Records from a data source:
[Start of section]

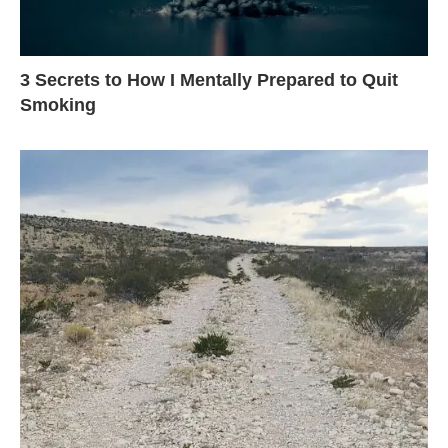
3 Secrets to How I Mentally Prepared to Quit
Smoking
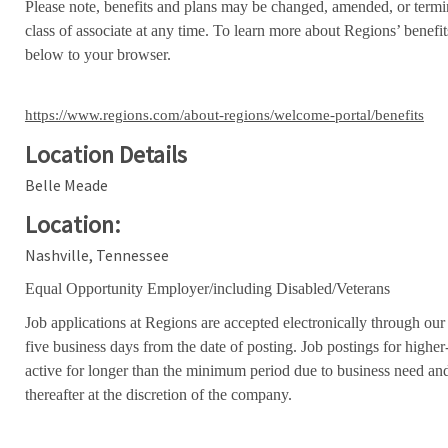
Please note, benefits and plans may be changed, amended, or termin
class of associate at any time. To learn more about Regions’ benefits
below to your browser.
https://www.regions.com/about-regions/welcome-portal/benefits
Location Details
Belle Meade
Location:
Nashville, Tennessee
Equal Opportunity Employer/including Disabled/Veterans
Job applications at Regions are accepted electronically through our
five business days from the date of posting. Job postings for high
active for longer than the minimum period due to business need an
thereafter at the discretion of the company.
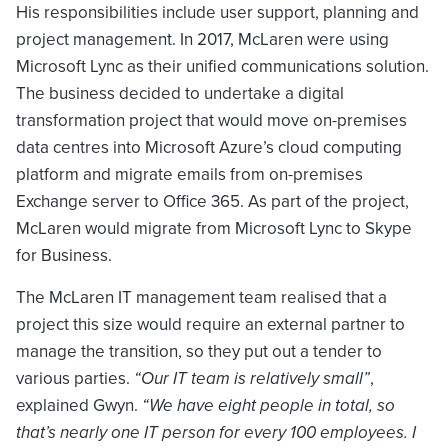
His responsibilities include user support, planning and
project management. In 2017, McLaren were using
Microsoft Lync as their unified communications solution.
The business decided to undertake a digital
transformation project that would move on-premises
data centres into Microsoft Azure’s cloud computing
platform and migrate emails from on-premises
Exchange server to Office 365. As part of the project,
McLaren would migrate from Microsoft Lync to Skype
for Business.
The McLaren IT management team realised that a
project this size would require an external partner to
manage the transition, so they put out a tender to
various parties.
“Our IT team is relatively small”
,
explained Gwyn.
“We have eight people in total, so
that’s nearly one IT person for every 100 employees. I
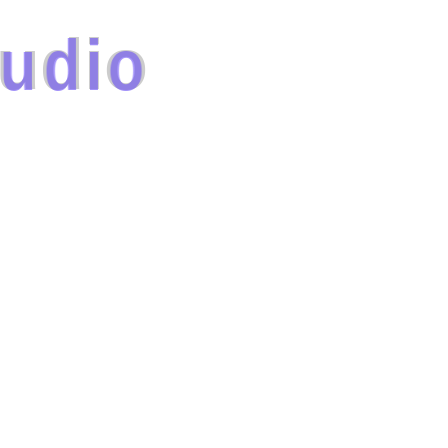
u
d
i
o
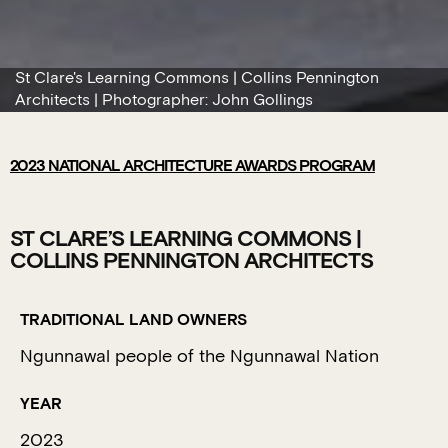
St Clare's Learning Commons | Collins Pennington
Architects | Photographer: John Gollings
2023
NATIONAL ARCHITECTURE AWARDS PROGRAM
ST CLARE’S LEARNING COMMONS |
COLLINS PENNINGTON ARCHITECTS
TRADITIONAL LAND OWNERS
Ngunnawal people of the Ngunnawal Nation
YEAR
2023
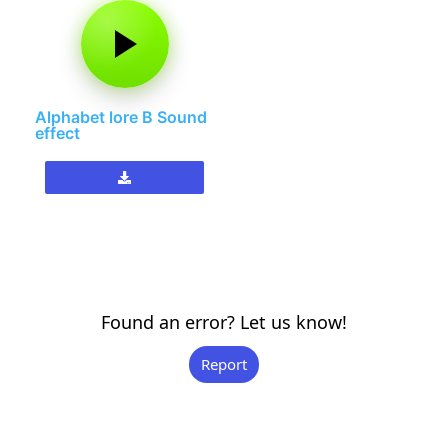
Alphabet lore B Sound
effect
Found an error? Let us know!
Report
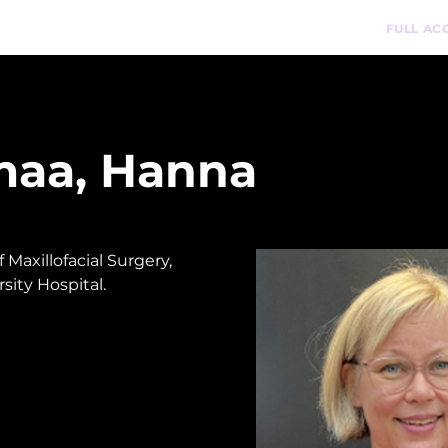
n-Demand Courses
Podcast
Pathways
FULL AC
maa, Hanna
Maxillofacial Surgery, 
sity Hospital. 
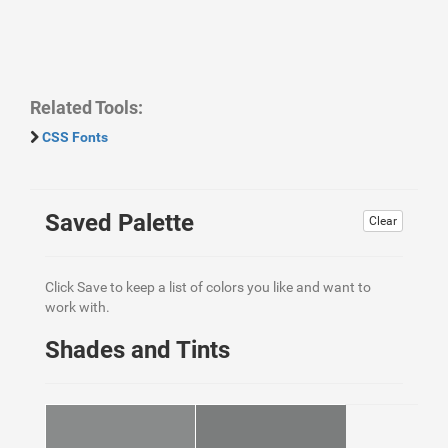
Related Tools:
CSS Fonts
Saved Palette
Clear
Click Save to keep a list of colors you like and want to
work with.
Shades and Tints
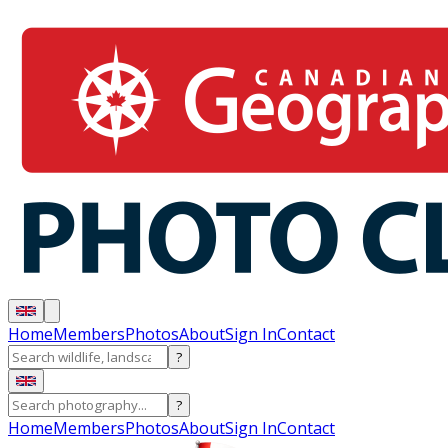
Home
Members
Photos
About
Sign In
Contact
?
?
Home
Members
Photos
About
Sign In
Contact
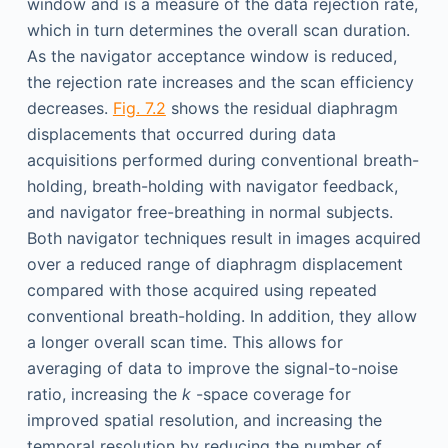
window and is a measure of the data rejection rate,
which in turn determines the overall scan duration.
As the navigator acceptance window is reduced,
the rejection rate increases and the scan efficiency
decreases.
Fig. 7.2
shows the residual diaphragm
displacements that occurred during data
acquisitions performed during conventional breath-
holding, breath-holding with navigator feedback,
and navigator free-breathing in normal subjects.
Both navigator techniques result in images acquired
over a reduced range of diaphragm displacement
compared with those acquired using repeated
conventional breath-holding. In addition, they allow
a longer overall scan time. This allows for
averaging of data to improve the signal-to-noise
ratio, increasing the
k
-space coverage for
improved spatial resolution, and increasing the
temporal resolution by reducing the number of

[End of section]

- **Work instructions**
An exact copy of the records above is needed, free of pictures.

- **Answer to the exercise**
3 Secrets to How I Mentally Prepared to Quit
Smoking
Please note, benefits and plans may be changed, amended, or termin
class of associate at any time. To learn more about Regions’ benefits
below to your browser.
https://www.regions.com/about-regions/welcome-portal/benefits
Location Details
Belle Meade
Location:
Nashville, Tennessee
Equal Opportunity Employer/including Disabled/Veterans
Job applications at Regions are accepted electronically through our
five business days from the date of posting. Job postings for high
active for longer than the minimum period due to business need an
thereafter at the discretion of the company.
His responsibilities include user support, planning and
project management. In 2017, McLaren were using
Microsoft Lync as their unified communications solution.
The business decided to undertake a digital
transformation project that would move on-premises
data centres into Microsoft Azure’s cloud computing
platform and migrate emails from on-premises
Exchange server to Office 365. As part of the project,
McLaren would migrate from Microsoft Lync to Skype
for Business.
The McLaren IT management team realised that a
project this size would require an external partner to
manage the transition, so they put out a tender to
various parties.
“Our IT team is relatively small”
,
explained Gwyn.
“We have eight people in total, so
that’s nearly one IT person for every 100 employees. I
u
d
i
o
St Clare's Learning Commons | Collins Pennington
Architects | Photographer: John Gollings
2023
NATIONAL ARCHITECTURE AWARDS PROGRAM
ST CLARE’S LEARNING COMMONS |
COLLINS PENNINGTON ARCHITECTS
TRADITIONAL LAND OWNERS
Ngunnawal people of the Ngunnawal Nation
YEAR
2023
Alphabet lore B Sound
effect
Found an error? Let us know!
Report
n-Demand Courses
Podcast
Pathways
FULL AC
maa, Hanna
Maxillofacial Surgery, 
sity Hospital. 
Related Tools:
CSS Fonts
Saved Palette
Clear
Click Save to keep a list of colors you like and want to
work with.
Shades and Tints
Home
Members
Photos
About
Sign In
Contact
?
?
Home
Members
Photos
About
Sign In
Contact
window and is a measure of the data rejection rate,
which in turn determines the overall scan duration.
As the navigator acceptance window is reduced,
the rejection rate increases and the scan efficiency
decreases.
Fig. 7.2
shows the residual diaphragm
displacements that occurred during data
acquisitions performed during conventional breath-
holding, breath-holding with navigator feedback,
and navigator free-breathing in normal subjects.
Both navigator techniques result in images acquired
over a reduced range of diaphragm displacement
compared with those acquired using repeated
conventional breath-holding. In addition, they allow
a longer overall scan time. This allows for
averaging of data to improve the signal-to-noise
ratio, increasing the
k
-space coverage for
improved spatial resolution, and increasing the
temporal resolution by reducing the number of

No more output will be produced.